> What you have to do
Below are records to be repeated exactly. Leave their pictures behind.

> Material shown
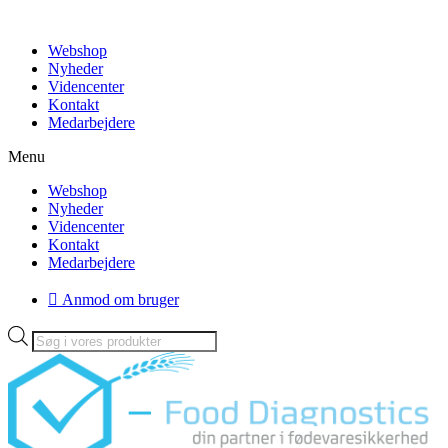
Videre
til
Webshop
indhold
Nyheder
Videncenter
Kontakt
Medarbejdere
Menu
Webshop
Nyheder
Videncenter
Kontakt
Medarbejdere
Anmod om bruger
Products
search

> Answer section
Videre
til
Webshop
indhold
Nyheder
Videncenter
Kontakt
Medarbejdere
Menu
Webshop
Nyheder
Videncenter
Kontakt
Medarbejdere
Anmod om bruger
Products
search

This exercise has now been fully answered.